Every year, millions of Americans make New Year’s resolutions. Most are health-related, and I endorse that. Getting healthy physically is a very good thing. But it pales in comparison to the need to grow spiritually. Remember, your baptism was not a finish line; it was a starting line. You are supposed to be on a journey with Jesus that ends with you becoming like Him. Philippians 2:12-13 commands us to “Work out your salvation with fear and trembling. For it is God who works in you…” It’s telling us that only God can change us, but He will only change us if we’re willing to work alongside Him in this great renovation project. Our part in that project consists of repentance. And repentance is more than acknowledging our sin. It’s more even than feeling sorry. It’s doing a U-turn. It’s taking tangible steps to change.
So what should you repent of in order for 2022 to be different from all the years in the past? And what steps will you take in order to ensure—by the grace of God—you are closer to the character of Jesus Christ, more loving toward your family and friends, more winsome to unbelievers—this time next year than you are right now?

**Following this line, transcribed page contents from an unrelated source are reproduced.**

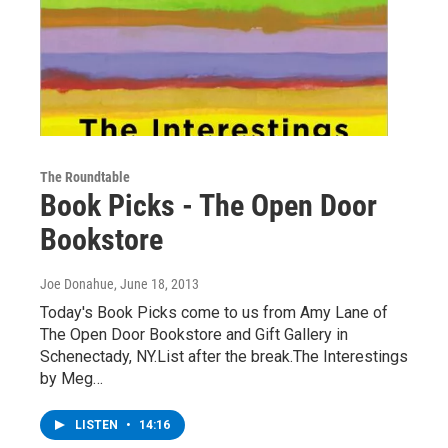
The Roundtable
Book Picks - The Open Door
Bookstore
Joe Donahue
, June 18, 2013
Today's Book Picks come to us from Amy Lane of
The Open Door Bookstore and Gift Gallery in
Schenectady, NY.List after the break.The Interestings
by Meg…
LISTEN
•
14:16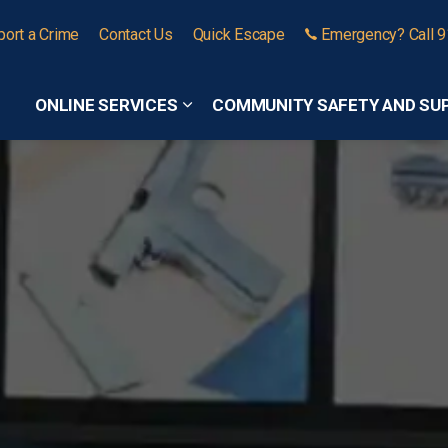
port a Crime
Contact Us
Quick Escape
Emergency? Call 
ONLINE SERVICES
COMMUNITY SAFETY AND SU
Expand sub pages Online Services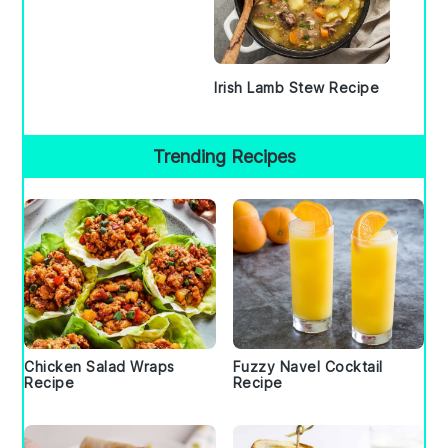
Irish Lamb Stew Recipe
Trending Recipes
Chicken Salad Wraps
Fuzzy Navel Cocktail
Recipe
Recipe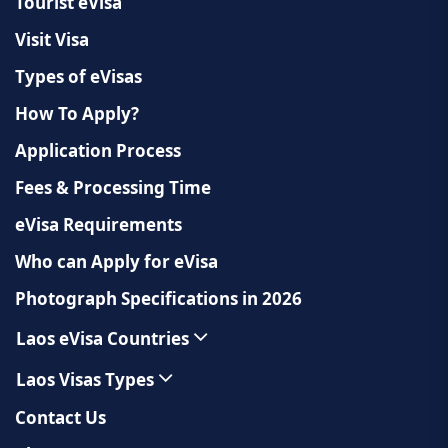
Tourist eVisa
Visit Visa
Types of eVisas
How To Apply?
Application Process
Fees & Processing Time
eVisa Requirements
Who can Apply for eVisa
Photograph Specifications in 2026
Laos eVisa Countries
Laos Visas Types
Contact Us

Some of you already know the answer to those questions. You know what to do; you just haven’t done it yet. You need to have that difficult conversation with that person you hurt. You need to take practical steps to stop that bad habit. You need to start treating that loved one differently.
Others of you don’t know what to do. Perhaps the idea of discipleship as a continual life of repentance is new to you. You need to pray that God would show you the areas of your character He wants to transform first. Or perhaps you know what needs to change, but you don’t know how. Make an appointment with a pastor. Go see a Christian counselor. Take real steps to address that part of yourself that stands in the way of full commitment to Christ. Don’t ignore this. Don’t close this email and walk away unchanged. Now is the time to obey, and see what God can do.
None of us knows what will happen over the next twelve months. Some of us will make new friends. Others will have to say goodbye to loved ones. Some will experience personal triumphs, while others will feel the sting of bitter disappointment. Some will be healed, and others will be blindsided by unexpected health issues. We can’t control most of what happens in the world around us. But we can commit ourselves to God, no matter what comes our way. I hope you’ll answer the four questions I’ve outlined here. I think it’s a good idea to write these things down: Get a slip of paper or type it out. You can use any words you want, but here is my suggestion:
In Ephesians 4:22-24, we’re told to “put off your old self,which belongs to your former manner of life…and to put on the new self, created after the likeness of God in true righteousness and holiness.” Imagine a man who works a hard, blue collar job, then comes home every night in his sweaty, dirty clothes. Now imagine he gets married. He begins a new habit: Every night, when he comes home from work, he sheds those dirty, smelly garments, takes a shower, and then sits with his bride in the evenings, clean and fresh. That’s the life of a disciple. We continually acknowledge our dirt, and by the power of Jesus, we cleanse ourselves whenever it’s needed. We do this not because He’ll be disgusted with us otherwise; we do it, like that newlywed, because it brings us joy to please Him. So pray right now that God would help you in 2022 to continually put off the things associated with your old self, the “2021 you” and put on a new you, which is a little more like Jesus every day. I am praying for you today, too, that the coming year would bring you closer to Christ than you’ve ever been. I can’t wait to see what He’ll do!